How can I remove the 19.0.1 Firmware from the non-working firewalls to get a 2nd try to upload the firmware again and install the 19.0.1?

Thanks,

Ben



This thread was automatically locked due to age.
  • Hi Ben,

    Could you send me a AccessID to one of those systems? 

    __________________________________________________________________________________________________________________

  • We found and could reproduce this problem based on the Logs. NC-100971

    This will be addressed soon. Workaround is currently under investigation. 

    __________________________________________________________________________________________________________________

  • Hi LuCar Toni,

    thanks for your investigation. Do you still need the Access ID for the firewall?

    Many Thanks,

    Ben

    If a post solves your question please use the 'Verify Answer' button.

  • Ben@Network 

    This was also mentioned in the release notes of the v19.0.1 MR-1
    https://docs.sophos.com/releasenotes/index.html?productGroupID=nsg&productID=xg&versionID=19.0

    Thanks & Regards,
    _______________________________________________________________

    Vivek Jagad | Team Lead, Global Support & Services 

    Log a Support Case | Sophos Service Guide
    Best Practices – Support Case


    Sophos Community | Product Documentation | Sophos Techvids | SMS
    If a post solves your question please use the 'Verify Answer' button.

  • Hello Vivek,

    Right, I had read that in the release note that the default settings for UDP session handling have changed for new (19.0.1) firewalls. Since we do a lot of Microsoft Teams, I thought it made sense to set these values on our SFOS 19.0.0 firewalls as well.
    In the thread "Sophos Firewall: v19.0 MR1: Feedback and experiences" I had asked for the default value for "conn-remove-on-failover", because "enabled " is not a valid value. The answer from Sophos was "non-tcp". So I had set the values on all firewalls to this:

    set vpn conn-remove-tunnel-up disable
    set vpn conn-remove-on-failover non-tcp

    The firewalls I had successfully migrated from 19.0.0 to 19.0.1 did not have these two values set, so there were the defaut values set by version 18.0 and 18.5 respectively.

    Regards,

    Ben

    If a post solves your question please use the 'Verify Answer' button.
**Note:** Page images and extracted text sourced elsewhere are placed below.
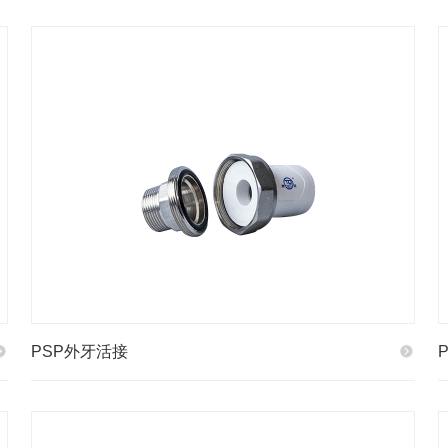
PSP外牙活接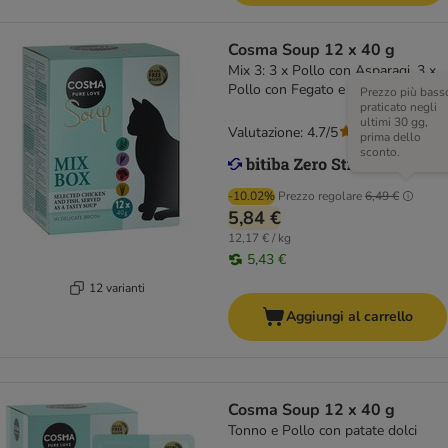
Cosma Soup 12 x 40 g
Mix 3: 3 x Pollo con Asparagi, 3 x
Pollo con Fegato e Broccoli, 3 x
Prezzo più bass
Pollo e Salmone con Zucchine e
praticato negli
ultimi 30 gg,
Carote, 3 x Tonno con Piselli
Valutazione: 4.7/5
(
125
)
prima dello
sconto.
-10.02%
Prezzo regolare
6,49 €
5,84 €
12,17 € / kg
5,43 €
12 varianti
Aggiungi al carrello
Cosma Soup 12 x 40 g
Tonno e Pollo con patate dolci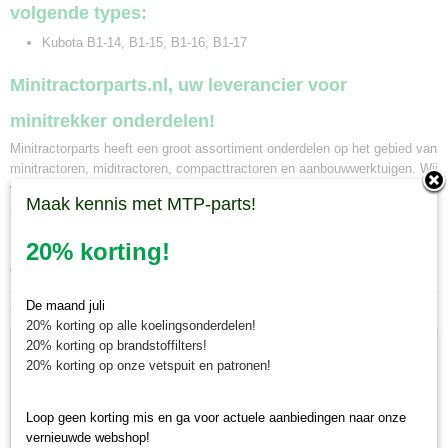
volgende types:
Kubota B1-14, B1-15, B1-16, B1-17
Minitractorparts.nl, uw leverancier voor
minitrekker onderdelen!
Minitractorparts heeft een groot assortiment onderdelen op het gebied van
minitractoren, miditractoren, compacttractoren en aanbouwwerktuigen. Wij
verkopen deze onderdelen met als specialisme de Japanse
Maak kennis met MTP-parts!
minitractormerken Yanmar, Iseki, Kubota en Shibaura.
20% korting!
Minitractorparts.nl heeft een groot assortiment onderdelen, waaronder
deze koelwaterslang, voor uw Kubota B 1-14, B 1-15, B 1-16, B 1-17.
De maand juli
Ook interessant
20% korting op alle koelingsonderdelen!
20% korting op brandstoffilters!
20% korting op onze vetspuit en patronen!
Loop geen korting mis en ga voor actuele aanbiedingen naar onze
vernieuwde webshop!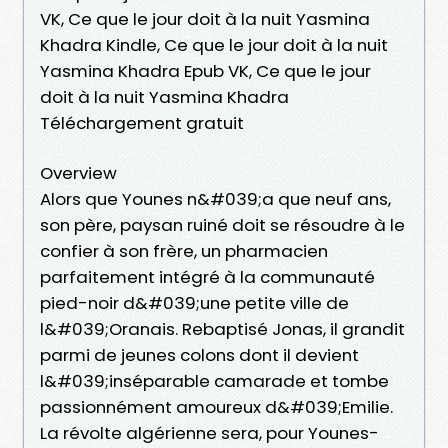
VK, Ce que le jour doit à la nuit Yasmina
Khadra Kindle, Ce que le jour doit à la nuit
Yasmina Khadra Epub VK, Ce que le jour
doit à la nuit Yasmina Khadra
Téléchargement gratuit
Overview
Alors que Younes n&#039;a que neuf ans,
son père, paysan ruiné doit se résoudre à le
confier à son frère, un pharmacien
parfaitement intégré à la communauté
pied-noir d&#039;une petite ville de
l&#039;Oranais. Rebaptisé Jonas, il grandit
parmi de jeunes colons dont il devient
l&#039;inséparable camarade et tombe
passionnément amoureux d&#039;Emilie.
La révolte algérienne sera, pour Younes-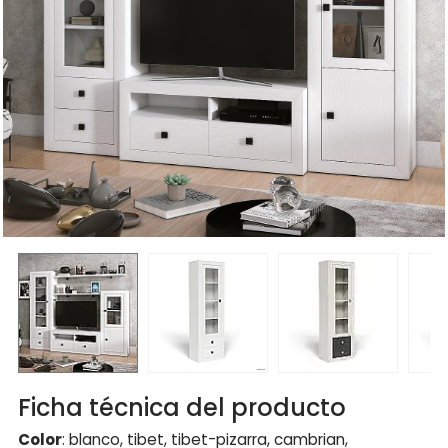
Ficha técnica del producto
Color
: blanco, tibet, tibet-pizarra, cambrian,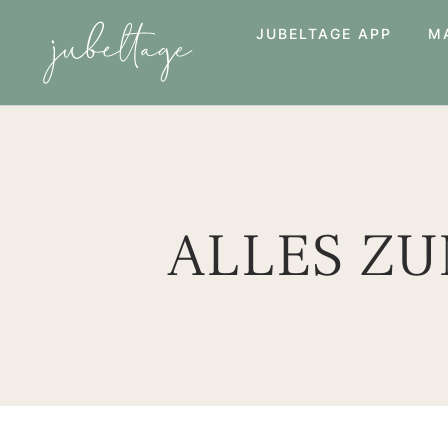
JUBELTAGE APP
M
ALLES Z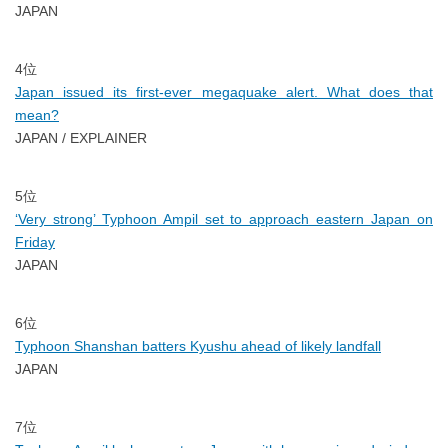
JAPAN
4位
Japan issued its first-ever megaquake alert. What does that
mean?
JAPAN / EXPLAINER
5位
‘Very strong’ Typhoon Ampil set to approach eastern Japan on
Friday
JAPAN
6位
Typhoon Shanshan batters Kyushu ahead of likely landfall
JAPAN
7位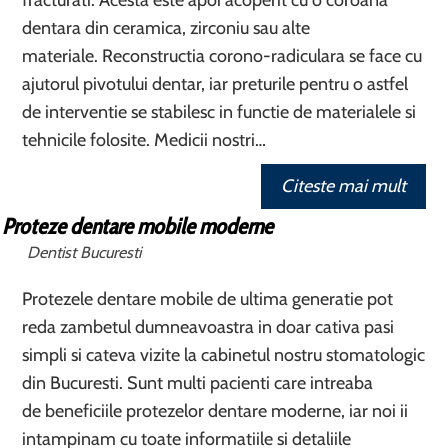
fracturati. Acesta este apoi acoperit cu o coroana
dentara din ceramica, zirconiu sau alte
materiale. Reconstructia corono-radiculara se face cu
ajutorul pivotului dentar, iar preturile pentru o astfel
de interventie se stabilesc in functie de materialele si
tehnicile folosite. Medicii nostri…
Citeste mai mult
Proteze dentare mobile moderne
Dentist Bucuresti
Protezele dentare mobile de ultima generatie pot
reda zambetul dumneavoastra in doar cativa pasi
simpli si cateva vizite la cabinetul nostru stomatologic
din Bucuresti. Sunt multi pacienti care intreaba
de beneficiile protezelor dentare moderne, iar noi ii
intampinam cu toate informatiile si detaliile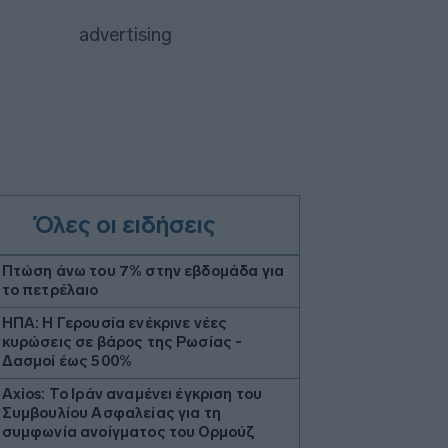
Όλες οι ειδήσεις
Πτώση άνω του 7% στην εβδομάδα για
το πετρέλαιο
ΗΠΑ: Η Γερουσία ενέκρινε νέες
κυρώσεις σε βάρος της Ρωσίας -
Δασμοί έως 500%
Axios: Το Ιράν αναμένει έγκριση του
Συμβουλίου Ασφαλείας για τη
συμφωνία ανοίγματος του Ορμούζ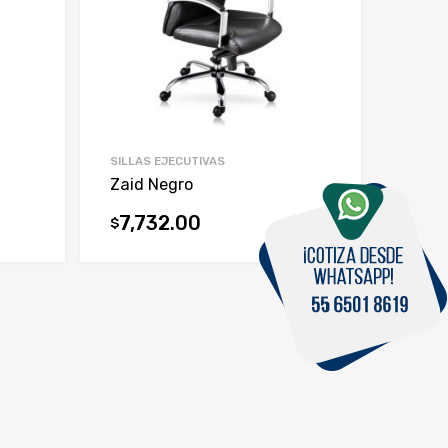
SILLAS EJECUTIVAS
Zaid Negro
7,732.00
$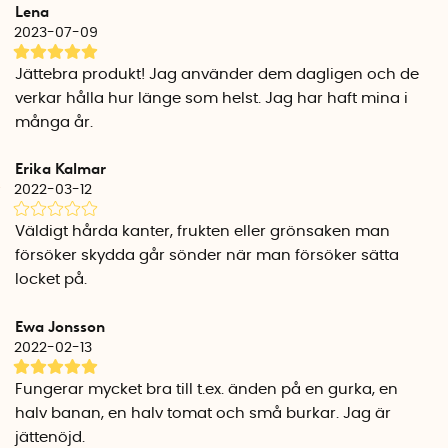
Matlocken levereras i ett 5-pack med olika storlekar: 5,5 cm,
Lena
6,8 cm, 7,9 cm, 9,4 cm och 10,9 cm i diameter.
2023-07-09
Jättebra produkt! Jag använder dem dagligen och de
verkar hålla hur länge som helst. Jag har haft mina i
många år.
Erika Kalmar
2022-03-12
Väldigt hårda kanter, frukten eller grönsaken man
försöker skydda går sönder när man försöker sätta
locket på.
Ewa Jonsson
2022-02-13
Fungerar mycket bra till t.ex. änden på en gurka, en
halv banan, en halv tomat och små burkar. Jag är
jättenöjd.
  • Thank you all for reporting this issue. 

    We have confirmed this is a bug, and we'll fix it in an upcoming new build for v19.0 MR1.

    This issue affects devices which has 'set vpn conn-remove-on-failover non-tcp' executed on the backend prior to the upgrade to MR1. Unfortunately the migration to MR1 does not handle this case properly, and would fall back to factory default settings. 

    If you cannot wait for the new MR1 build, and need to upgrade to MR1 right away, you can: 

    Log into Advanced shell in the CLI

    Execute psql -U nobody -d corporate -Atc "DELETE FROM tblclientservices WHERE servicekey = 'vpn_flush_conn_failover'

    Upgrade to MR1 as normal through UI

    After upgrading to MR1, you do not need to re-run 'set vpn conn-remove-on-failover non-tcp' as this parameter is already set to non-tcp by default in MR1. 

  • Hi,

    I updated some firewalls from 19.0.0 to 19.0.1-365 without manually removing the database entry. It runs smoothly without any problems.

    thanks,

    Ben

    If a post solves your question please use the 'Verify Answer' button.

  • Thank you for the confirmation Ben, yes with MR1 build #365 we have fixed this issue, and you can upgrade without manually removing entry from DB first. 

  • Hi!
    I tried to update my Sophos XG to SFOS 19.0.1 MR-1-Build365 and still config error. Is tere a plan to release proper update in near future?

    Thanks,

    Mar

  • V19.0 MR1 build 365 resolves the issue described above, and we have had no further report of migration issues. 

    can you describe the error/issue you’re seeing? What version are you upgrading from?